Ducking the issue is not what I am about. I want to meet it, but, if possible, move things forward by how I meet it.

I realise, as far as I am concerned, this possibly means saying nothing: so far I have attempted to correct the notion that I accepted an offer to play an Asian.. (!!) the most significant and damaging misunderstanding out there, it seems. Beyond that, I don’t feel it appropriate for me to add anything, certainly at this point.

But I would love to know what ideas you - or anyone you know - have of something properly progressive to bring to this table. The debate is so important for all of us. It needs to build itself on strong ground.

love

Tilda

Jessica Prois, writing in Huffington Post, describes Tilda's e-mail as "textbook white feminism... "Instead, she took a white feminist approach ― which is not a label that has anything to do with her being a feminist who also happens to be white ― but has everything to do with blatantly leaving out concerns people of color might have."

What do you think Prois meant by this?

Other debates around whitewashing in the MCU

The Mandarin (Iron Man 3)

In the comics, The Mandarin is a Chinese villain, of the Fu Manchu stereotype. In Iron Man 3, the character is portrayed by Ben Kingsley, an actor of British-Indian descent.

Scarlet Witch and Quicksilver

In the comics, Scarlet Witch and Quicksilver's Roma and Jewish ancestry play a significant role in the characters' back story. These elements are erased in the MCU.

Iron Fist

Although in the comics, Iron Fist is a white character, critics argued that the original character reinforced racist tropes and the character should be played by an Asian actor.

Racebending: Fantastic Four

Instances of Racebending in the Marvel Cinematic Universe

Nick Fury 

Ghost Rider (Agents of SHIELD)

Both characters draw from alternate universes, instead of the primary Earth-616 universe.

Reactions: Whitewashing and Racebending

Comic artist/writer Rob Liefeld on The Iron Fist

Comments on Movie Pilot's "Why 'Spider-Man: Homecoming's Black Mary-Jane Is A Major Win For The MCU"

"So what they are doing is messing it up. If your character is white cast white. If black cast black. There is nothing wrong with casting only white people if that is what they character is. Sick of this crap and diversity."

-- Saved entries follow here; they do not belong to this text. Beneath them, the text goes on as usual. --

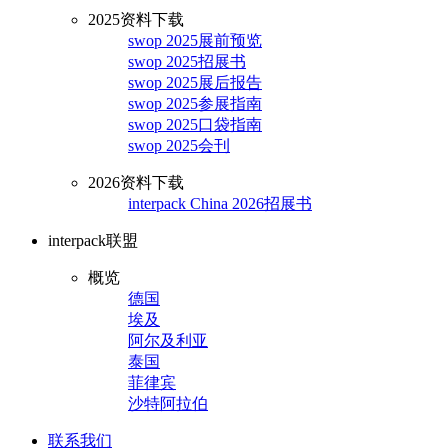
2025资料下载
swop 2025展前预览
swop 2025招展书
swop 2025展后报告
swop 2025参展指南
swop 2025口袋指南
swop 2025会刊
2026资料下载
interpack China 2026招展书
interpack联盟
概览
德国
埃及
阿尔及利亚
泰国
菲律宾
沙特阿拉伯
联系我们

"I'm all for diversity. Yes, cast Zendaya, just make her an original character. Someone people of color an get behind without treading on what others love already. Why do they have to steal our toys to enjoy their own? Get your own damn toys! Marvel has been waving the diversity flag a bit too much lately. I don't mind them creating new awesome characters. Changing heroes is sometimes even acceptable as long as it is passing on a title and not changing the very characteristics of a person."

Comments on Racebending's "On Marvel, Mandarin, and Marginalization"

"Great breakdown! For PoC who are fans of genre entertainment, it doesn't get any realer than this. Now, instead of banking on Marvel to do something, why don't a bunch of us get a kickstarter going, and with a script start making our own scifi/fantasy movies? Very difficult, yes, but way more rewarding."

"Y'all are full of crap, it's not about race it's about acting skill and Ben Kingsley is an amazing actor and as for "the lack of diversity in Marvel" among the newer characters there are plenty of heroes/allies of non-white origin, it's just a sign of the times, most of those story lines started in the comic books before the 80's, Captain America #1 came out in 1941 and the movies are trying to stay relatively true to the source. Your problem is that you look for a problem of race/gender biased agenda when there isn't one. You can't base today's values off of stories that of which the earliest came out in the forties.
All the movies do is hilight a change in times, they reflect a story line that is old, times change, it isn't hollywood being biased, it's hollywood staying close to the original story."

Is either racebending or whitewashing acceptable? What do you think about Rob Liefield's claim that racebending is reverse whitewashing?

Additional Discussion Questions

What is the relationship between comics and superhero movies? What license do filmmakers have to introduce diversity in their storylines?

How does today's discussion of race and representation relate to our work in libraries?